Dataset entries:
# # # # #

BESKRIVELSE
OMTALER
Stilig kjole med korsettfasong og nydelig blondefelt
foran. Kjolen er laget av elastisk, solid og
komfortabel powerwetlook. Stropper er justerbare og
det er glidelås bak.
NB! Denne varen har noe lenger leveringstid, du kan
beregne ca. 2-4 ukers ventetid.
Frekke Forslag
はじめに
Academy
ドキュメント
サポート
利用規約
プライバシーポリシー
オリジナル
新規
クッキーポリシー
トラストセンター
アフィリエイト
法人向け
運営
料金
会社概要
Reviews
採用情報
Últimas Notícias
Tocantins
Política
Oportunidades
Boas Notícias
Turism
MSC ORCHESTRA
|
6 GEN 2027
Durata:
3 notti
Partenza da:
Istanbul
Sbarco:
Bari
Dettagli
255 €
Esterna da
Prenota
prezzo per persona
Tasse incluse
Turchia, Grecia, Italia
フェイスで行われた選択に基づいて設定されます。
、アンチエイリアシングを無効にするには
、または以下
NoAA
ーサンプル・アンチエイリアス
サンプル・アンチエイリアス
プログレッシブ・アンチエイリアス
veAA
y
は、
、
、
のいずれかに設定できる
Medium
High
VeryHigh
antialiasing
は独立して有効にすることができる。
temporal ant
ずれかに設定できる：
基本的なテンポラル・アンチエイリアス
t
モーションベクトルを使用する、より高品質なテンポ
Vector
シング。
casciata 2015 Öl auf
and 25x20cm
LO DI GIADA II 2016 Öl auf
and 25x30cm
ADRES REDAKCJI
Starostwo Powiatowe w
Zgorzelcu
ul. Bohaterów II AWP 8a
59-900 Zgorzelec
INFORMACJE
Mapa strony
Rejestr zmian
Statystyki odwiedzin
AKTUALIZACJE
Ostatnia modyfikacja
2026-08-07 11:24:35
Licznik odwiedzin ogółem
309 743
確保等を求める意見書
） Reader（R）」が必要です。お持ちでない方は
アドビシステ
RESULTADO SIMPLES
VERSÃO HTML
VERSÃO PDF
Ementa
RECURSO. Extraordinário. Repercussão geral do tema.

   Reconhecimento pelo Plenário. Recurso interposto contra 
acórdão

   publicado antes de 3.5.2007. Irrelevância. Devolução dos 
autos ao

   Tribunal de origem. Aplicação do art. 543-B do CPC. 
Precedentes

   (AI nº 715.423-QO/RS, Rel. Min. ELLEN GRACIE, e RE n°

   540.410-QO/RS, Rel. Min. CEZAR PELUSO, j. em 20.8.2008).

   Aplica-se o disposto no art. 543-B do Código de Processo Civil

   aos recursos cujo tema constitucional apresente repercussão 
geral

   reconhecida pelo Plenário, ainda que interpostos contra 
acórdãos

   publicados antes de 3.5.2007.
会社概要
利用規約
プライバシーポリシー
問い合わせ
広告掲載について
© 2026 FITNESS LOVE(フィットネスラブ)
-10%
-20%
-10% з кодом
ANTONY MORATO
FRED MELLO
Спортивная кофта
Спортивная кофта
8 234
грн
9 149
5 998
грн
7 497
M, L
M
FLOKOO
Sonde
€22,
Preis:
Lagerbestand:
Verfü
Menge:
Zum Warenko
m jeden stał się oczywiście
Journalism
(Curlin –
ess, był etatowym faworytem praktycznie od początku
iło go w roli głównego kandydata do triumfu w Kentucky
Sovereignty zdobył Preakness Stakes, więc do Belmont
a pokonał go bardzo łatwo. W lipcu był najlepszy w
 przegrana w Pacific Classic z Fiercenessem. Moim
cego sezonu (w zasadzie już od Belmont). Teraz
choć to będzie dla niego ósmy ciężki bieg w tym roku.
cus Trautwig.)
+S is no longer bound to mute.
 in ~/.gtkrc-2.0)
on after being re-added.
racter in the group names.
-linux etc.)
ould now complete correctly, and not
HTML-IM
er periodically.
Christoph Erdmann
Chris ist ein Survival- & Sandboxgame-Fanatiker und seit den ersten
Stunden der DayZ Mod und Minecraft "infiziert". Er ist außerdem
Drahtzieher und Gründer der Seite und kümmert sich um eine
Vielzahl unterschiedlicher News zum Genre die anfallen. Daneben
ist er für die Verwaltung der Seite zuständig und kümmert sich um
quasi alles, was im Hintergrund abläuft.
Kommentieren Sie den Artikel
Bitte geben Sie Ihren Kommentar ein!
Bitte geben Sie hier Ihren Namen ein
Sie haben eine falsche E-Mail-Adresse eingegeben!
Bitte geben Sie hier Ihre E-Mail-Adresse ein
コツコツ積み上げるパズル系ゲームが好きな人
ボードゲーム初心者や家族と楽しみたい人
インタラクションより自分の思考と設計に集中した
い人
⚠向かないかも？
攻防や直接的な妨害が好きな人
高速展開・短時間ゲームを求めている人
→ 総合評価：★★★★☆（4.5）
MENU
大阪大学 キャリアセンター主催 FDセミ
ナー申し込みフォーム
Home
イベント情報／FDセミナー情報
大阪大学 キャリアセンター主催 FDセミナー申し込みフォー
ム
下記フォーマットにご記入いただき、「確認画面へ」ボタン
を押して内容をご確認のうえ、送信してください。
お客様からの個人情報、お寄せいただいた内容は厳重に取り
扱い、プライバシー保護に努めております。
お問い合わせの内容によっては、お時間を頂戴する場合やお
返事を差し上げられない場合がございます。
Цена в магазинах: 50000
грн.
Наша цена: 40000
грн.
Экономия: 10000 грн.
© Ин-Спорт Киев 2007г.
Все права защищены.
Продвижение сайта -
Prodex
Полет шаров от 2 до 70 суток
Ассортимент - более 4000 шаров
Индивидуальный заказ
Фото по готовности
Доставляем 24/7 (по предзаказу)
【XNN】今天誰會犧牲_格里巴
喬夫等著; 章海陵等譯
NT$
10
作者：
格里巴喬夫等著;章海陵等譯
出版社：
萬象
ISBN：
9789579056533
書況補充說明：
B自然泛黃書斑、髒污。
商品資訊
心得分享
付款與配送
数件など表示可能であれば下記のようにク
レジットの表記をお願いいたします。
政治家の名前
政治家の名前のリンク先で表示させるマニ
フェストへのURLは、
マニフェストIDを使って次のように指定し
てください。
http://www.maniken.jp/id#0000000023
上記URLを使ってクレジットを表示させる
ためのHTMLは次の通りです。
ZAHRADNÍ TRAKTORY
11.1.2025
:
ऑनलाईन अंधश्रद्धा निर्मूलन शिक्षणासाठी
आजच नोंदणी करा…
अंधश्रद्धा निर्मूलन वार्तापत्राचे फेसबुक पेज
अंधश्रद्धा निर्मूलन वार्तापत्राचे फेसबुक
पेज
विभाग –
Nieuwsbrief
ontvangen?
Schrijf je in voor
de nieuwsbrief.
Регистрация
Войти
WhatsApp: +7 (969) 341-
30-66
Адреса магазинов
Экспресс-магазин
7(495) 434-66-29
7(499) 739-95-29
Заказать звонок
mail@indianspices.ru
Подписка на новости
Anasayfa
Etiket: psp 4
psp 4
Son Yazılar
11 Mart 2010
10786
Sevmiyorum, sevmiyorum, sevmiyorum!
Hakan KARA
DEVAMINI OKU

# # # # #

An exact copy of every entry above is required.

◆ **Response area**
BESKRIVELSE
OMTALER
Stilig kjole med korsettfasong og nydelig blondefelt
foran. Kjolen er laget av elastisk, solid og
komfortabel powerwetlook. Stropper er justerbare og
det er glidelås bak.
NB! Denne varen har noe lenger leveringstid, du kan
beregne ca. 2-4 ukers ventetid.
Frekke Forslag
はじめに
Academy
ドキュメント
サポート
利用規約
プライバシーポリシー
オリジナル
新規
クッキーポリシー
トラストセンター
アフィリエイト
法人向け
運営
料金
会社概要
Reviews
採用情報
Últimas Notícias
Tocantins
Política
Oportunidades
Boas Notícias
Turism
MSC ORCHESTRA
|
6 GEN 2027
Durata:
3 notti
Partenza da:
Istanbul
Sbarco:
Bari
Dettagli
255 €
Esterna da
Prenota
prezzo per persona
Tasse incluse
Turchia, Grecia, Italia
フェイスで行われた選択に基づいて設定されます。
、アンチエイリアシングを無効にするには
、または以下
NoAA
ーサンプル・アンチエイリアス
サンプル・アンチエイリアス
プログレッシブ・アンチエイリアス
veAA
y
は、
、
、
のいずれかに設定できる
Medium
High
VeryHigh
antialiasing
は独立して有効にすることができる。
temporal ant
ずれかに設定できる：
基本的なテンポラル・アンチエイリアス
t
モーションベクトルを使用する、より高品質なテンポ
Vector
シング。
casciata 2015 Öl auf
and 25x20cm
LO DI GIADA II 2016 Öl auf
and 25x30cm
ADRES REDAKCJI
Starostwo Powiatowe w
Zgorzelcu
ul. Bohaterów II AWP 8a
59-900 Zgorzelec
INFORMACJE
Mapa strony
Rejestr zmian
Statystyki odwiedzin
AKTUALIZACJE
Ostatnia modyfikacja
2026-08-07 11:24:35
Licznik odwiedzin ogółem
309 743
確保等を求める意見書
） Reader（R）」が必要です。お持ちでない方は
アドビシステ
RESULTADO SIMPLES
VERSÃO HTML
VERSÃO PDF
Ementa
RECURSO. Extraordinário. Repercussão geral do tema.

   Reconhecimento pelo Plenário. Recurso interposto contra 
acórdão

   publicado antes de 3.5.2007. Irrelevância. Devolução dos 
autos ao

   Tribunal de origem. Aplicação do art. 543-B do CPC. 
Precedentes

   (AI nº 715.423-QO/RS, Rel. Min. ELLEN GRACIE, e RE n°

   540.410-QO/RS, Rel. Min. CEZAR PELUSO, j. em 20.8.2008).

   Aplica-se o disposto no art. 543-B do Código de Processo Civil

   aos recursos cujo tema constitucional apresente repercussão 
geral

   reconhecida pelo Plenário, ainda que interpostos contra 
acórdãos

   publicados antes de 3.5.2007.
会社概要
利用規約
プライバシーポリシー
問い合わせ
広告掲載について
© 2026 FITNESS LOVE(フィットネスラブ)
-10%
-20%
-10% з кодом
ANTONY MORATO
FRED MELLO
Спортивная кофта
Спортивная кофта
8 234
грн
9 149
5 998
грн
7 497
M, L
M
FLOKOO
Sonde
€22,
Preis:
Lagerbestand:
Verfü
Menge:
Zum Warenko
m jeden stał się oczywiście
Journalism
(Curlin –
ess, był etatowym faworytem praktycznie od początku
iło go w roli głównego kandydata do triumfu w Kentucky
Sovereignty zdobył Preakness Stakes, więc do Belmont
a pokonał go bardzo łatwo. W lipcu był najlepszy w
 przegrana w Pacific Classic z Fiercenessem. Moim
cego sezonu (w zasadzie już od Belmont). Teraz
choć to będzie dla niego ósmy ciężki bieg w tym roku.
cus Trautwig.)
+S is no longer bound to mute.
 in ~/.gtkrc-2.0)
on after being re-added.
racter in the group names.
-linux etc.)
ould now complete correctly, and not
HTML-IM
er periodically.
Christoph Erdmann
Chris ist ein Survival- & Sandboxgame-Fanatiker und seit den ersten
Stunden der DayZ Mod und Minecraft "infiziert". Er ist außerdem
Drahtzieher und Gründer der Seite und kümmert sich um eine
Vielzahl unterschiedlicher News zum Genre die anfallen. Daneben
ist er für die Verwaltung der Seite zuständig und kümmert sich um
quasi alles, was im Hintergrund abläuft.
Kommentieren Sie den Artikel
Bitte geben Sie Ihren Kommentar ein!
Bitte geben Sie hier Ihren Namen ein
Sie haben eine falsche E-Mail-Adresse eingegeben!
Bitte geben Sie hier Ihre E-Mail-Adresse ein
コツコツ積み上げるパズル系ゲームが好きな人
ボードゲーム初心者や家族と楽しみたい人
インタラクションより自分の思考と設計に集中した
い人
⚠向かないかも？
攻防や直接的な妨害が好きな人
高速展開・短時間ゲームを求めている人
→ 総合評価：★★★★☆（4.5）
MENU
大阪大学 キャリアセンター主催 FDセミ
ナー申し込みフォーム
Home
イベント情報／FDセミナー情報
大阪大学 キャリアセンター主催 FDセミナー申し込みフォー
ム
下記フォーマットにご記入いただき、「確認画面へ」ボタン
を押して内容をご確認のうえ、送信してください。
お客様からの個人情報、お寄せいただいた内容は厳重に取り
扱い、プライバシー保護に努めております。
お問い合わせの内容によっては、お時間を頂戴する場合やお
返事を差し上げられない場合がございます。
Цена в магазинах: 50000
грн.
Наша цена: 40000
грн.
Экономия: 10000 грн.
© Ин-Спорт Киев 2007г.
Все права защищены.
Продвижение сайта -
Prodex
Полет шаров от 2 до 70 суток
Ассортимент - более 4000 шаров
Индивидуальный заказ
Фото по готовности
Доставляем 24/7 (по предзаказу)
【XNN】今天誰會犧牲_格里巴
喬夫等著; 章海陵等譯
NT$
10
作者：
格里巴喬夫等著;章海陵等譯
出版社：
萬象
ISBN：
9789579056533
書況補充說明：
B自然泛黃書斑、髒污。
商品資訊
心得分享
付款與配送
数件など表示可能であれば下記のようにク
レジットの表記をお願いいたします。
政治家の名前
政治家の名前のリンク先で表示させるマニ
フェストへのURLは、
マニフェストIDを使って次のように指定し
てください。
http://www.maniken.jp/id#0000000023
上記URLを使ってクレジットを表示させる
ためのHTMLは次の通りです。
ZAHRADNÍ TRAKTORY
11.1.2025
:
ऑनलाईन अंधश्रद्धा निर्मूलन शिक्षणासाठी
आजच नोंदणी करा…
अंधश्रद्धा निर्मूलन वार्तापत्राचे फेसबुक पेज
अंधश्रद्धा निर्मूलन वार्तापत्राचे फेसबुक
पेज
विभाग –
Nieuwsbrief
ontvangen?
Schrijf je in voor
de nieuwsbrief.
Регистрация
Войти
WhatsApp: +7 (969) 341-
30-66
Адреса магазинов
Экспресс-магазин
7(495) 434-66-29
7(499) 739-95-29
Заказать звонок
mail@indianspices.ru
Подписка на новости
Anasayfa
Etiket: psp 4
psp 4
Son Yazılar
11 Mart 2010
10786
Sevmiyorum, sevmiyorum, sevmiyorum!
Hakan KARA
DEVAMINI OKU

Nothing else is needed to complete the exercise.